Pico Rivera Memorial Sports Arena
- Interactive map of Pico Rivera Memorial Sports Arena
- Address: 11003 Sports Arena Drive
- Location: Pico Rivera, California, U.S.
- Capacity: 6,250 (concerts) 5,000 (rodeo)

Construction
- Opened: 1979

= Pico Rivera Sports Arena =

Arena in California, United States

The Pico Rivera Memorial Sports Arena is a multipurpose arena located in Pico Rivera, California, United States. It can seat a range of 5,000 to 6,250 patrons, depending on the event configuration. the Pico Rivera Sports Arena is a popular recreation spot for the Los Angeles area Hispanic community and is known for its Mexican charreadas, jaripeos and Latin entertainment. The arena is used for concerts, rodeos, professional wrestling and boxing.

==Background==
This facility was built in 1979 and is reputed to be the largest Mexican rodeo ring in the country. The arena used to host Circus Vargas during their tour of the West Coast as well as many presentations of Antonio Aguilar, a regional Mexican music singer, and his family. An average of 25 shows, preceded by a traditional Mexican rodeo, are held at the Sports Arena every year. Today, it hosts some of the largest jaripeos, bailes, and charreadas in the country as well as music events. Colloquially termed as "Picolandia", these jaripeo events hosts around 5,000 to 6,250 people per event making it a popular site for Latinx people to congregate and engage in community and culture. Pico Rivera hosts PicoPride during the month of June where queer Latinx folks can go and engage in their cultural traditions whilst celebrating their sexual and gender identities.

As a concert venue, the Pico Rivera Sports Arena can seat up to 6,250. With a 132 ft diameter arena floor, the arena is modeled after a Mexican rodeo ring.
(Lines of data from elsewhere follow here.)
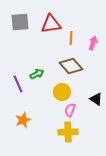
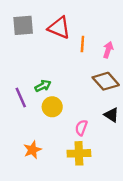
red triangle: (51, 24) -> (59, 28), turned 30
brown diamond: (71, 66) -> (106, 81), moved
yellow circle: (62, 92) -> (52, 107), moved
orange star: (23, 120) -> (32, 150), moved

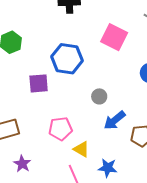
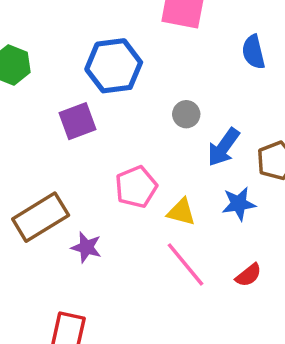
purple star: (22, 164) -> (86, 247), moved
blue star: (108, 168) -> (239, 204), moved

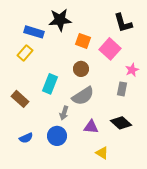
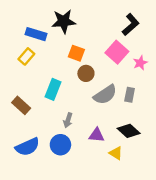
black L-shape: (123, 23) -> (131, 24), turned -115
orange square: (83, 41) -> (76, 53), moved
pink star: (132, 70) -> (140, 63), moved
gray semicircle: (83, 96) -> (105, 95), moved
blue semicircle: (26, 138) -> (27, 147), size x1.6
yellow triangle: (102, 153) -> (116, 153), moved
The arena, located at Bicentennial Park, is dedicated to Pico Rivera residents who fought for and served the United States during every war up to the Vietnam War.

In 2024, the arena was threatened with closure due to ongoing repairs at nearby Whittier Narrows Dam.

In January 2025, the arena was used to house livestock that were affected by the 2025 California wildfires.